◆ **Task**
Could you restate, exactly and with nothing added, the lines from the start of the data through the line that holds "без остановки", leaving the pictures out?

◆ **Records for this exercise**
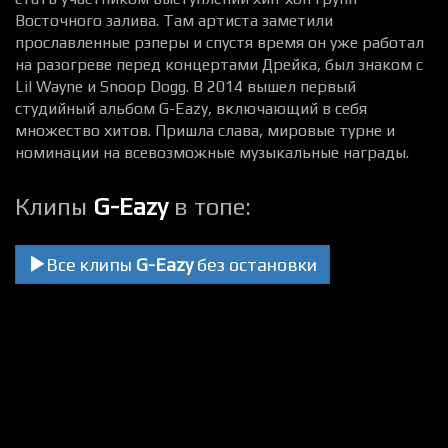
Восточного залива. Там артиста заметили
прославленные рэперы и спустя время он уже работал
на разогреве перед концертами Дрейка, был знаком с
Lil Wayne и Snoop Dogg. В 2014 вышел первый
студийный альбом G-Eazy, включающий в себя
множество хитов. Пришла слава, мировые турне и
номинации на всевозможные музыкальные награды.
Клипы
G-Eazy
в топе:
Все клипы
G-Eazy
без остановки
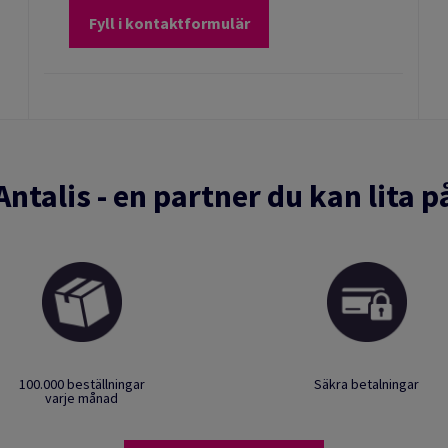
Fyll i kontaktformulär
Antalis - en partner du kan lita p
100.000 beställningar
Säkra betalningar
varje månad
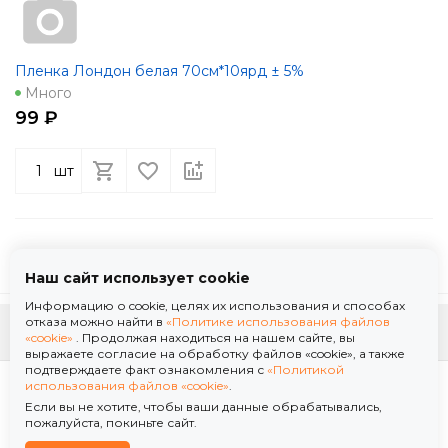
Пленка Лондон белая 70см*10ярд ± 5%
Много
99 ₽
шт
Наш сайт использует cookie
Информацию о cookie, целях их использования и способах
отказа можно найти в
«Политике использования файлов
К началу страницы
«cookie»
. Продолжая находиться на нашем сайте, вы
выражаете согласие на обработку файлов «cookie», а также
подтверждаете факт ознакомления с
«Политикой
Политика использования файлов «cookie»
использования файлов «cookie»
.
Политика обработки персональных данных
Если вы не хотите, чтобы ваши данные обрабатывались,
© 2026 ООО "Флор Мануфактура" .Все права защищены. Информация сайта защищена
пожалуйста, покиньте сайт.
законом об авторских правах.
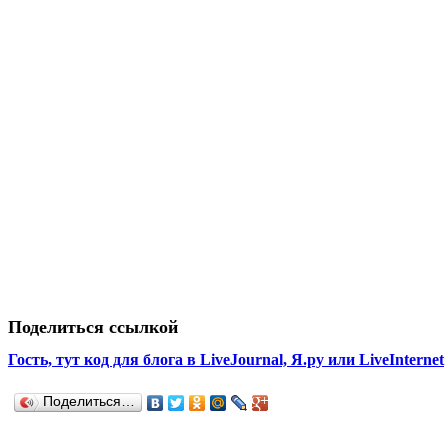
Поделиться ссылкой
Гость, тут код для блога в LiveJournal, Я.ру или LiveInternet
Поделиться…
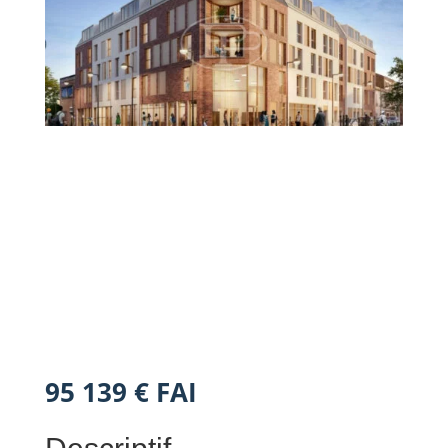
95 139 € FAI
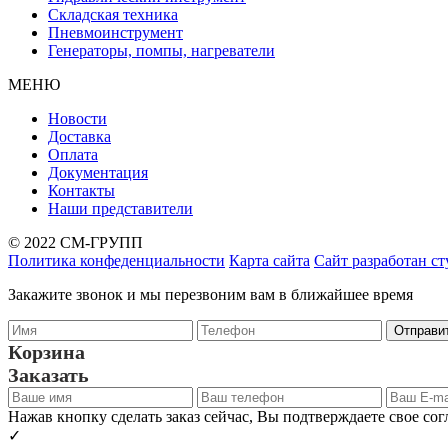
Складская техника
Пневмоинструмент
Генераторы, помпы, нагреватели
МЕНЮ
Новости
Доставка
Оплата
Документация
Контакты
Наши представители
© 2022 СМ-ГРУПП
Политика конфеденциальности
Карта сайта
Сайт разработан с
Закажите звонок и мы перезвоним вам в ближайшее время
Корзина
Заказать
Нажав кнопку сделать заказ сейчас, Вы подтверждаете свое со
✓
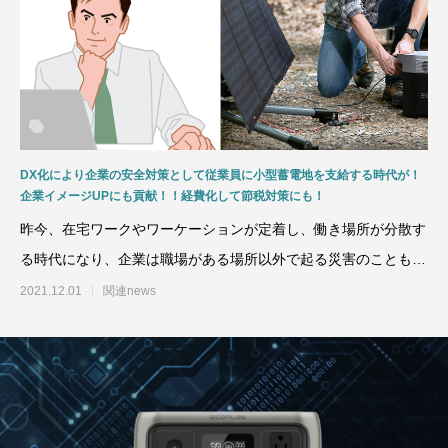
DX化により企業の安全対策として従業員に小型蓄電地を支給する時代が！
企業イメージUPにも貢献！！経費化して節税対策にも！
昨今、在宅ワークやワーケーションが定着し、働き場所が分散す
る時代になり、企業は職場がある場所以外で起る災害のことも念
頭に考えておかなければ
2021.12.01
関連news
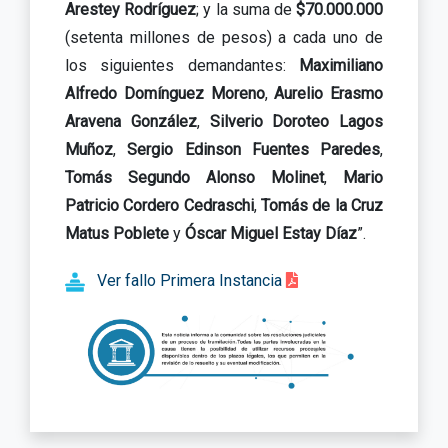
Arestey Rodríguez
; y la suma de
$70.000.000
(setenta millones de pesos) a cada uno de
los siguientes demandantes:
Maximiliano
Alfredo Domínguez Moreno
,
Aurelio Erasmo
Aravena González
,
Silverio Doroteo Lagos
Muñoz
,
Sergio Edinson Fuentes Paredes
,
Tomás Segundo Alonso Molinet
,
Mario
Patricio Cordero Cedraschi
,
Tomás de la Cruz
Matus Poblete
y
Óscar Miguel Estay Díaz
”.
Ver fallo Primera Instancia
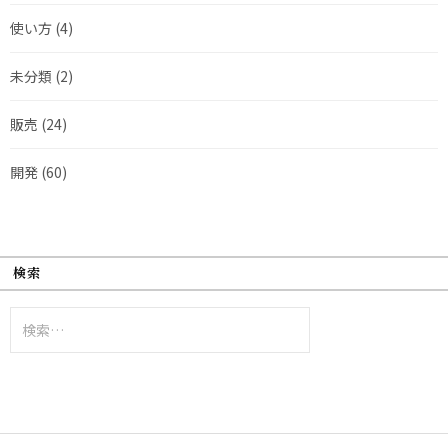
使い方
(4)
未分類
(2)
販売
(24)
開発
(60)
検索
検
索:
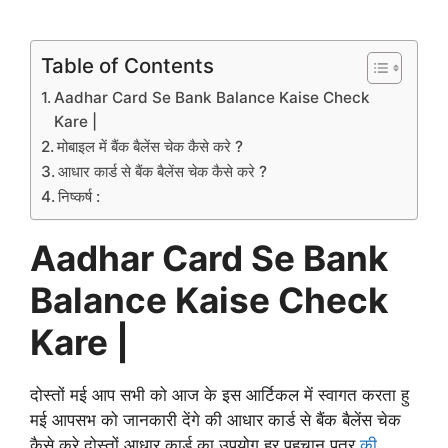
Table of Contents
Aadhar Card Se Bank Balance Kaise Check
Kare |
मोबाइल में बैंक बैलेंस चेक कैसे करे ?
आधार कार्ड से बैंक बैलेंस चेक कैसे करे ?
निष्कर्ष :
Aadhar Card Se Bank
Balance Kaise Check
Kare |
दोस्तों मई आप सभी को आज के इस आर्टिकल में स्वागत करता हु
मई आपसभ को जानकारी देंगे की आधार कार्ड से बैंक बैलेंस चेक
कैसे करे दोस्तों आधार कार्ड का उपयोग हर पहचान पत्र
की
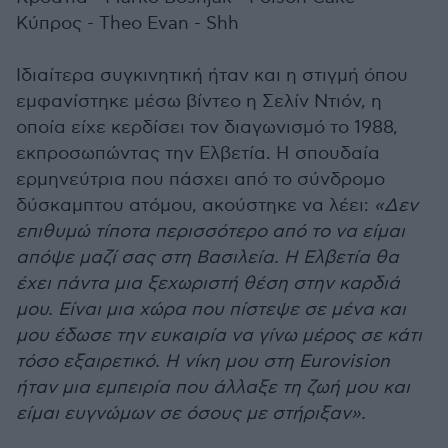
Κύπρος - Theo Evan - Shh
Ιδιαίτερα συγκινητική ήταν και η στιγμή όπου
εμφανίστηκε μέσω βίντεο η Σελίν Ντιόν, η
οποία είχε κερδίσει τον διαγωνισμό το 1988,
εκπροσωπώντας την Ελβετία. Η σπουδαία
ερμηνεύτρια που πάσχει από το σύνδρομο
δύσκαμπτου ατόμου, ακούστηκε να λέει:
«Δεν
επιθυμώ τίποτα περισσότερο από το να είμαι
απόψε μαζί σας στη Βασιλεία. Η Ελβετία θα
έχει πάντα μια ξεχωριστή θέση στην καρδιά
μου. Είναι μια χώρα που πίστεψε σε μένα και
μου έδωσε την ευκαιρία να γίνω μέρος σε κάτι
τόσο εξαιρετικό. Η νίκη μου στη Eurovision
ήταν μια εμπειρία που άλλαξε τη ζωή μου και
είμαι ευγνώμων σε όσους με στήριξαν».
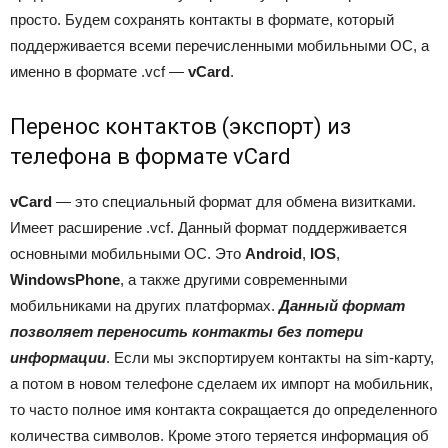
просто. Будем сохранять контакты в формате, который
поддерживается всеми перечисленными мобильными ОС, а
именно в формате .vcf —
vCard
.
Перенос контактов (экспорт) из
телефона в формате vCard
vCard
— это специальный формат для обмена визитками.
Имеет расширение .vcf. Данный формат поддерживается
основными мобильными ОС. Это
Android
,
IOS
,
WindowsPhone
, а также другими современными
мобильниками на других платформах.
Данный формат
позволяет переносить контакты без потери
информации
. Если мы экспортируем контакты на sim-карту,
а потом в новом телефоне сделаем их импорт на мобильник,
то часто полное имя контакта сокращается до определенного
количества символов. Кроме этого теряется информация об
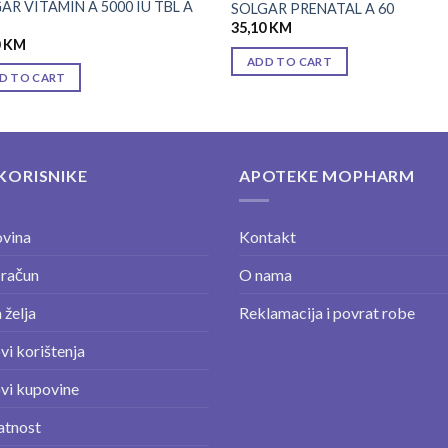
AR VITAMIN A 5000 IU TBL A
SOLGAR PRENATAL A 60
35,10
KM
0
KM
ADD TO CART
D TO CART
KORISNIKE
APOTEKE MOPHARM
vina
Kontakt
 račun
O nama
 želja
Reklamacija i povrat robe
vi korištenja
vi kupovine
atnost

◆ **Written response**
Восточного залива. Там артиста заметили
прославленные рэперы и спустя время он уже работал
на разогреве перед концертами Дрейка, был знаком с
Lil Wayne и Snoop Dogg. В 2014 вышел первый
студийный альбом G-Eazy, включающий в себя
множество хитов. Пришла слава, мировые турне и
номинации на всевозможные музыкальные награды.
Клипы
G-Eazy
в топе:
Все клипы
G-Eazy
без остановки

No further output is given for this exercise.